Whenever a picture appears in the records, exclude it, and transcribe everything else exactly.

◆ DATA SUPPLIED:
-=-=-

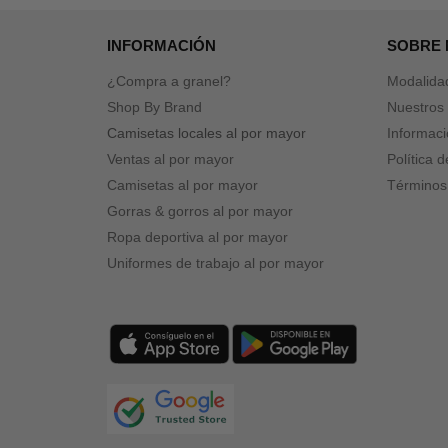
INFORMACIÓN
SOBRE
¿Compra a granel?
Modalida
Shop By Brand
Nuestros 
Camisetas locales al por mayor
Informaci
Ventas al por mayor
Política 
Camisetas al por mayor
Términos
Gorras & gorros al por mayor
Ropa deportiva al por mayor
Uniformes de trabajo al por mayor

-=-=-

◆ EXERCISE SOLUTION:
INFORMACIÓN
SOBRE
¿Compra a granel?
Modalida
Shop By Brand
Nuestros 
Camisetas locales al por mayor
Informaci
Ventas al por mayor
Política 
Camisetas al por mayor
Términos
Gorras & gorros al por mayor
Ropa deportiva al por mayor
Uniformes de trabajo al por mayor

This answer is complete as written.